Segment reporting. The Company has one reportable segment. The Company’s operations include only activities related to
off-price retailing in stores throughout the United States.
Basis of presentation and fiscal year. The consolidated financial statements include the accounts of the Company and its
subsidiaries, all of which are wholly-owned. Intercompany transactions and accounts have been eliminated. The Company follows
the National Retail Federation fiscal calendar and utilizes a 52-53 week fiscal year whereby the fiscal year ends on the Saturday
nearest to January 31. The fiscal years ended January 28, 2012, January 29, 2011 and January 30, 2010 are referred to as fiscal
2011, fiscal 2010, and fiscal 2009, respectively, and had 52 weeks.
Stock dividend. On November 16, 2011, the Companys Board of Directors declared a two-for-one split of the Company’s
common stock issued in the form of a stock dividend. Stockholders of record as of November 29, 2011 were issued one
additional share of common stock on December 15, 2011 for each share held. All share and per share amounts have been
adjusted for the two-for-one stock split effective December 15, 2011.
Use of accounting estimates. The preparation of consolidated financial statements in conformity with Generally Accepted
Accounting Principles in the United States of America (“GAAP”) requires the Company to make estimates and assumptions that
affect the reported amounts of assets, liabilities, and disclosures of contingent assets and liabilities at the date of the consolidated
financial statements and the reported amounts of revenue and expenses during the reporting period. Actual results could
differ from those estimates. The Company’s significant accounting estimates include valuation reserves for inventory shortage,
packaway inventory costs, useful lives of fixed assets, self-insurance reserves, and uncertain tax position reserves.
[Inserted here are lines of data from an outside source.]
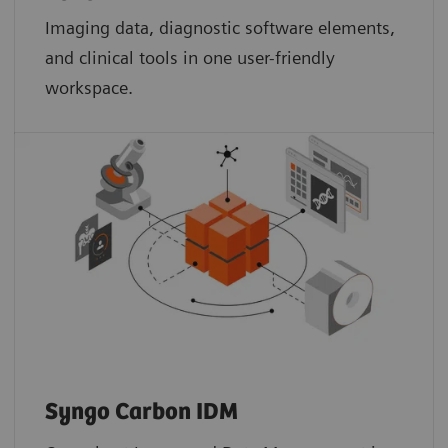
Imaging data, diagnostic software elements,
and clinical tools in one user-friendly
workspace.
Syngo Carbon IDM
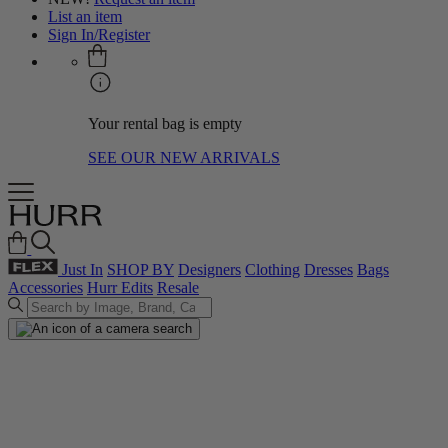
List an item
Sign In/Register
Your rental bag is empty
SEE OUR NEW ARRIVALS
Just In
SHOP BY
Designers
Clothing
Dresses
Bags
Accessories
Hurr Edits
Resale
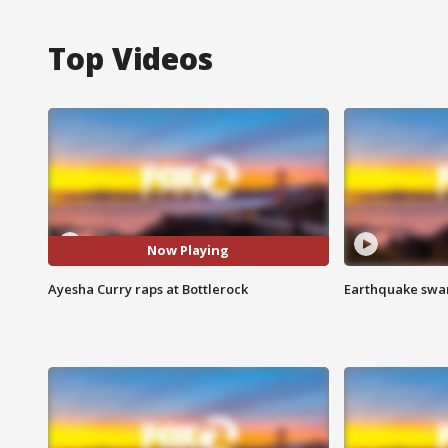
Top Videos
Now Playing
Ayesha Curry raps at Bottlerock
Earthquake swar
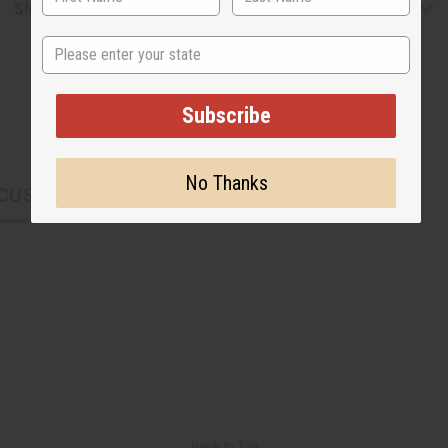
Shipping & Returns
State
Subscribe
No Thanks
CUSTOMERS ALSO PURCHASED
Back to Top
Purchase obligations. As of January 28, 2012, the Company had purchase obligations of approximately $1,243 million. These
purchase obligations primarily consist of merchandise inventory purchase orders, commitments related to store fixtures and
supplies, and information technology service and maintenance contracts. Merchandise inventory purchase orders of $1,172 million
represent purchase obligations of less than one year as of January 28, 2012.
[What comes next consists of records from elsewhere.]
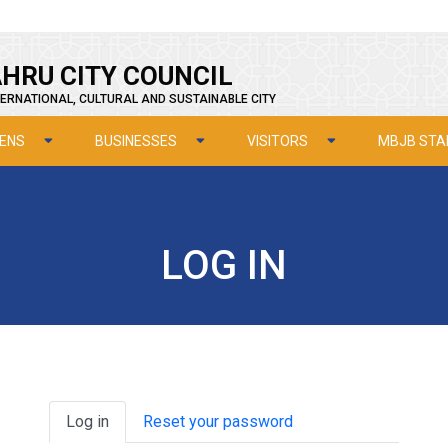
HRU CITY COUNCIL
ERNATIONAL, CULTURAL AND SUSTAINABLE CITY
ZENS
BUSINESSES
VISITORS
MBJB STA
LOG IN
Primary tabs
Log in
Reset your password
Cash and cash equivalents. Cash equivalents consist of highly liquid, fixed income instruments purchased with an original
maturity of three months or less.
Restricted cash, cash equivalents, and investments. The Company has restricted cash, cash equivalents, and
investments to serve as collateral for certain of the Companys insurance obligations. These restricted funds are invested in
bank deposits, money market mutual funds, U.S. Government and agency securities, and corporate securities and cannot be
withdrawn from the Companys account without the prior written consent of the secured parties. As of January 28, 2012, the
Company had cash and cash equivalents of $61.1 million and investments of $5.7 million in restricted accounts. As of January 28,
2012 restricted cash, cash equivalents, and investments of $18.7 million and $48.1 million were included in prepaid expenses and
other and other long-term assets, respectively, in the Consolidated Balance Sheet. The classification between current and long-
term is based on the timing of expected payments of the secured insurance obligations.
Investments. The Companys investments are comprised of various debt securities. At January 28, 2012 and January 29, 2011,
these investments were classified as available-for-sale and are stated at fair value. Investments are classified as either short- or
long-term based on their original maturities and the Company’s intent. Investments with an original maturity of less than one year
are classified as short-term. See Note B for additional information.